*** ENTRIES SHOWN ***

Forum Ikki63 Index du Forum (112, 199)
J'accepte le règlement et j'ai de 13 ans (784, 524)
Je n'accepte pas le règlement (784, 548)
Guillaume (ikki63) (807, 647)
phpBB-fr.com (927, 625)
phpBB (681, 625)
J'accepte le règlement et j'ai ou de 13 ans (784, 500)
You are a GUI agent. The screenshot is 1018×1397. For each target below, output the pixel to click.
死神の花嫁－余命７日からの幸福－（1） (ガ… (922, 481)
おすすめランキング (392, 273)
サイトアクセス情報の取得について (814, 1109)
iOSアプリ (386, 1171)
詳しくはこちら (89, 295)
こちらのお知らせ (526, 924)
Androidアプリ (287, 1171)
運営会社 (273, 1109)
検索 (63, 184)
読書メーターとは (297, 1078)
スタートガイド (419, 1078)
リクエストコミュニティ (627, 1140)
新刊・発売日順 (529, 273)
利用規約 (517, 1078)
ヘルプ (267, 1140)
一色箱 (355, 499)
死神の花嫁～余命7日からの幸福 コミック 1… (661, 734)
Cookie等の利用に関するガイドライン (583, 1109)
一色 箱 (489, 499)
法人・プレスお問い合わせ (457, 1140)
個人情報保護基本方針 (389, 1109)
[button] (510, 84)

*** End of ENTRIES SHOWN ***
*** ENTRIES SHOWN ***

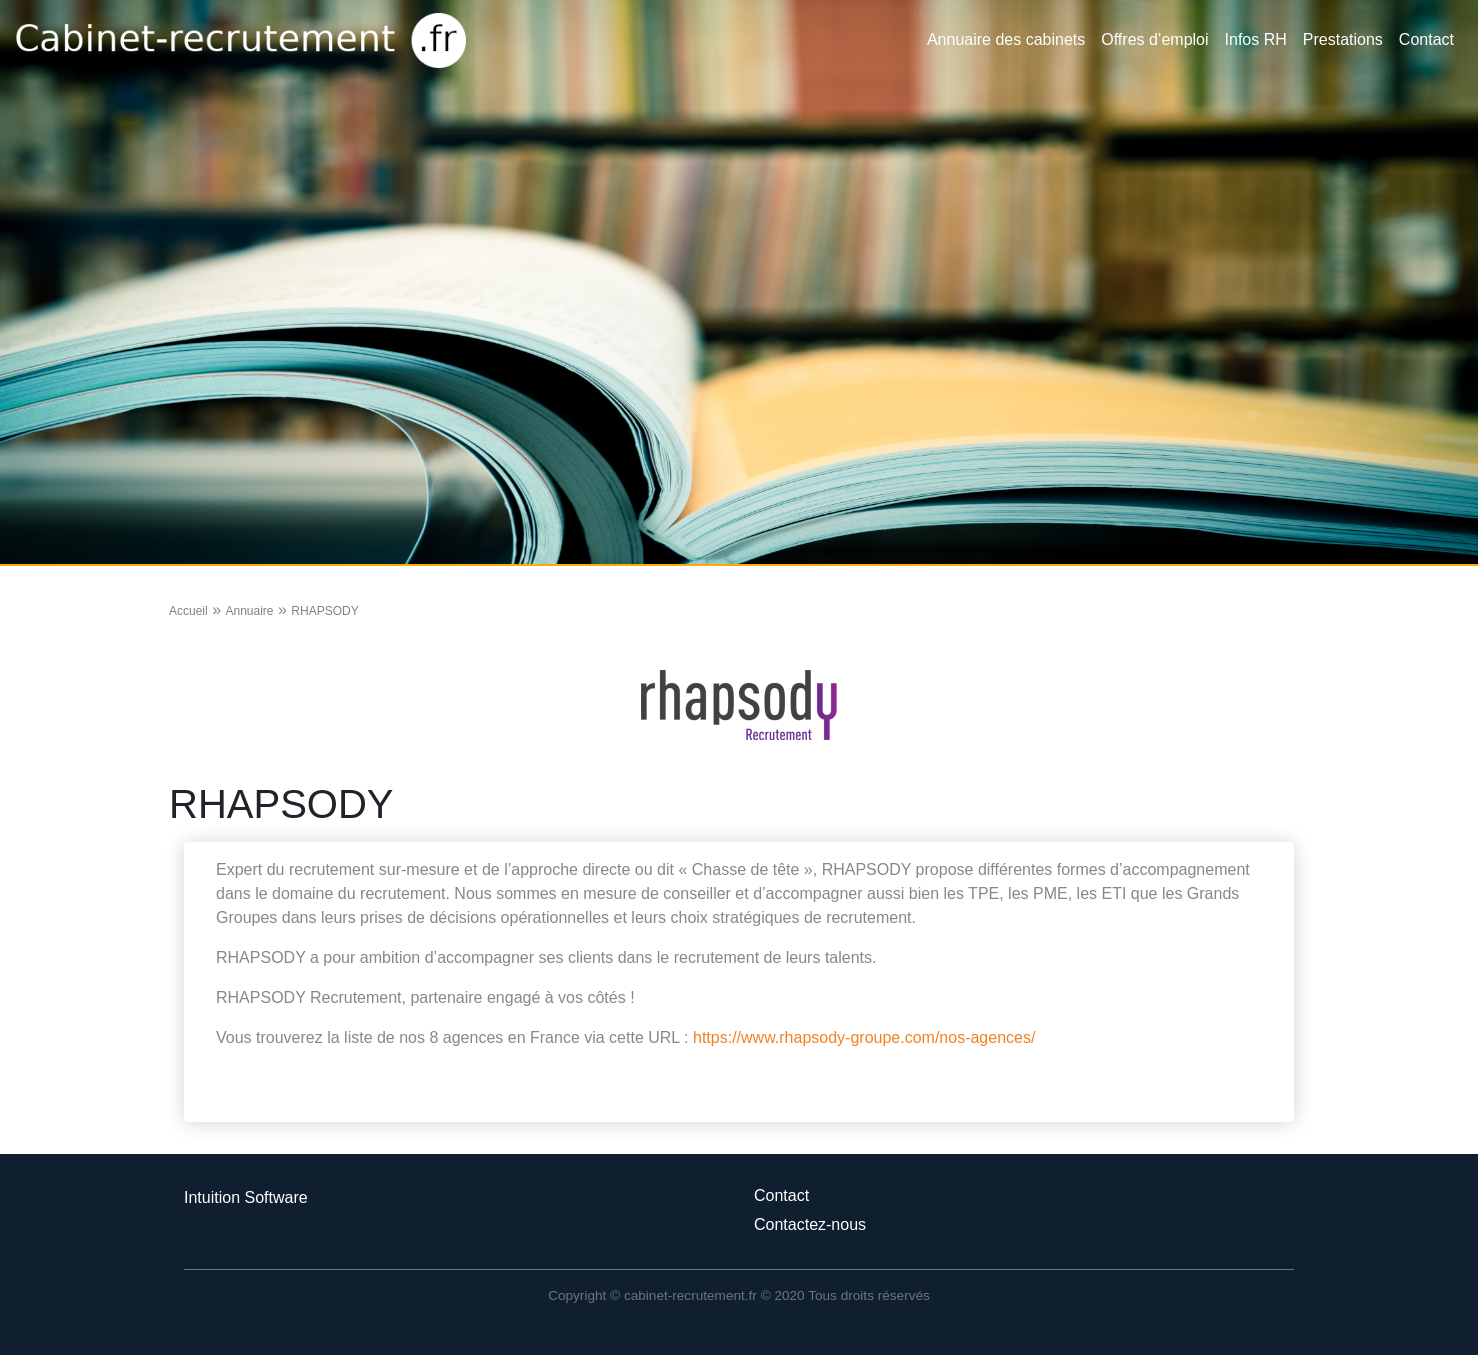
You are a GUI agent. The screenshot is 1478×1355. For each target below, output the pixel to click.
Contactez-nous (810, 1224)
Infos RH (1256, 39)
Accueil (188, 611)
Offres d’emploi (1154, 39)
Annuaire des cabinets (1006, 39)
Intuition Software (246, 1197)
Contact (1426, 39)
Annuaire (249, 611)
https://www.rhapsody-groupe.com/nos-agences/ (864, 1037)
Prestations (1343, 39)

*** End of ENTRIES SHOWN ***
*** ENTRIES SHOWN ***

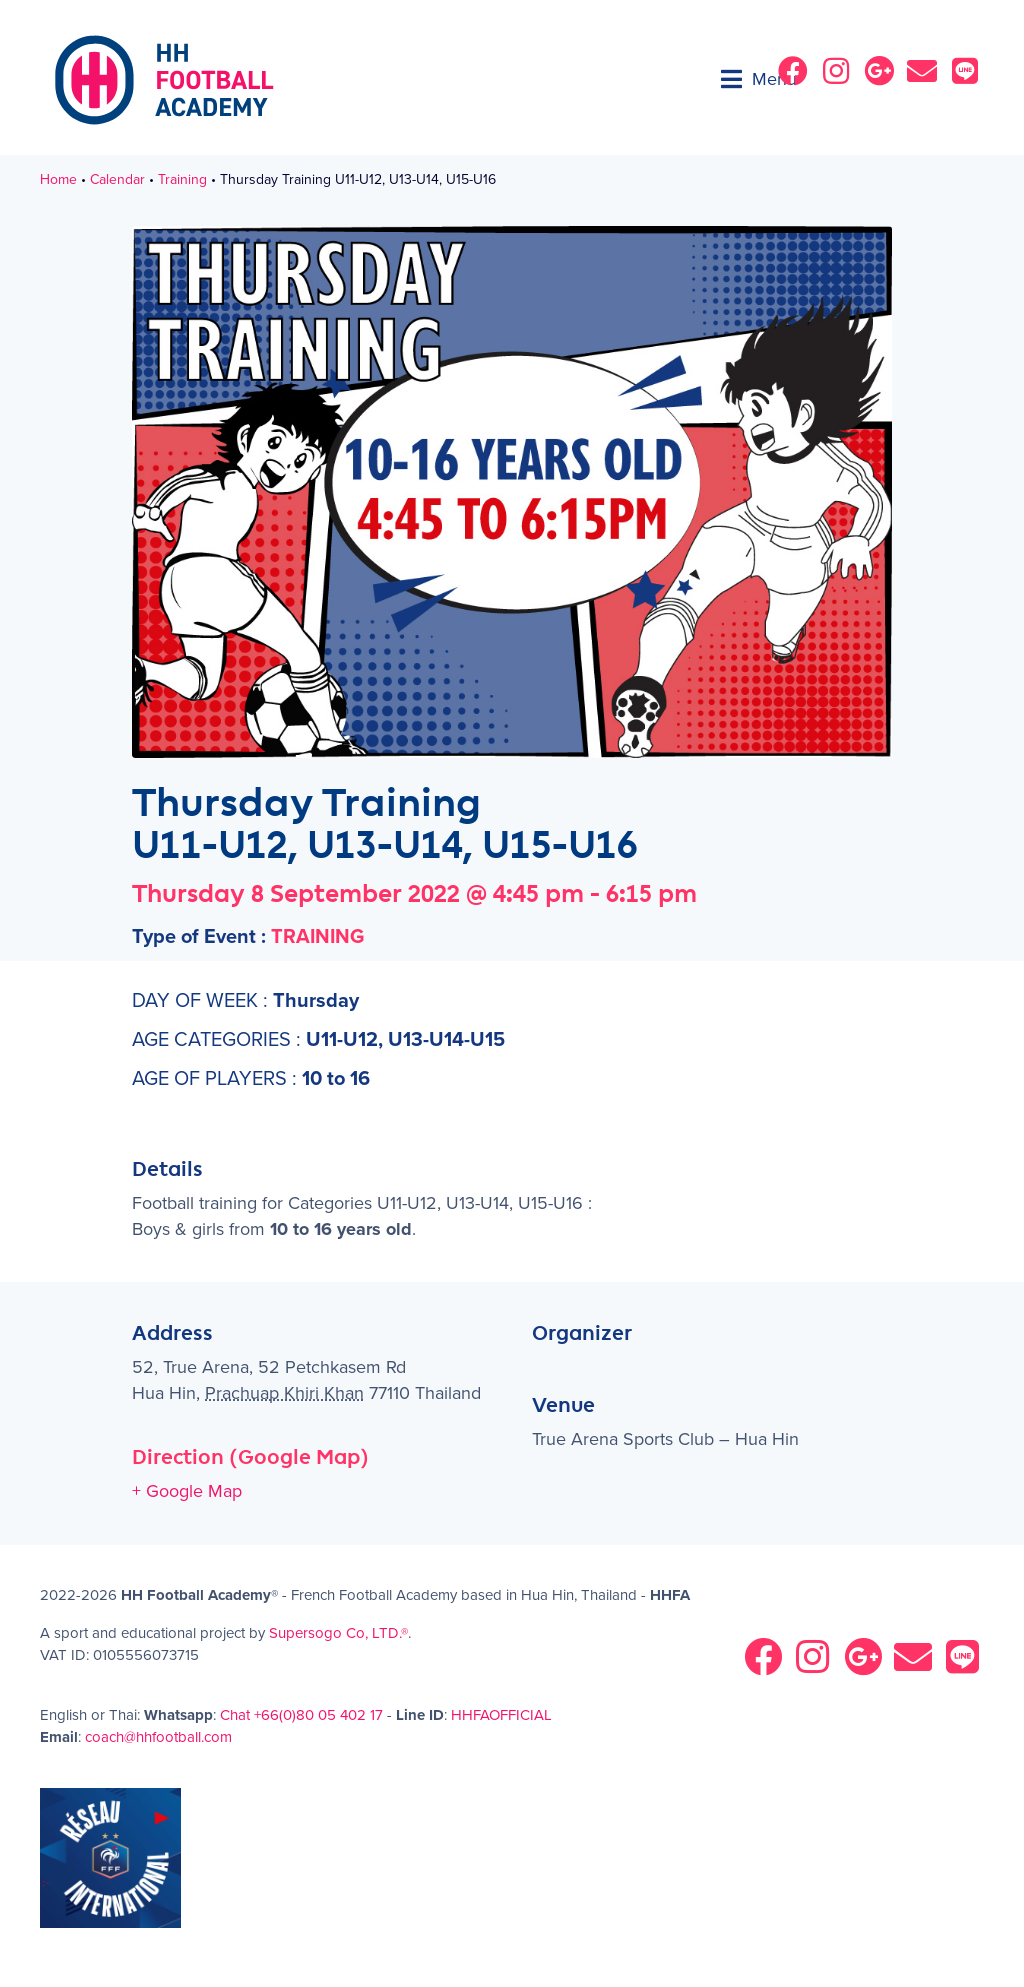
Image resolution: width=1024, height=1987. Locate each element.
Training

*** End of ENTRIES SHOWN ***

**WHAT YOU SHOULD DO**
Within the data above, the lines from the one with "Forum Ikki63 Index du Forum (112, 199)" to the one with "J'accepte le règlement et j'ai ou" must be repeated exactly; no other line belongs in the answer.

**RESULT**
Forum Ikki63 Index du Forum (112, 199)
J'accepte le règlement et j'ai de 13 ans (784, 524)
Je n'accepte pas le règlement (784, 548)
Guillaume (ikki63) (807, 647)
phpBB-fr.com (927, 625)
phpBB (681, 625)
J'accepte le règlement et j'ai ou de 13 ans (784, 500)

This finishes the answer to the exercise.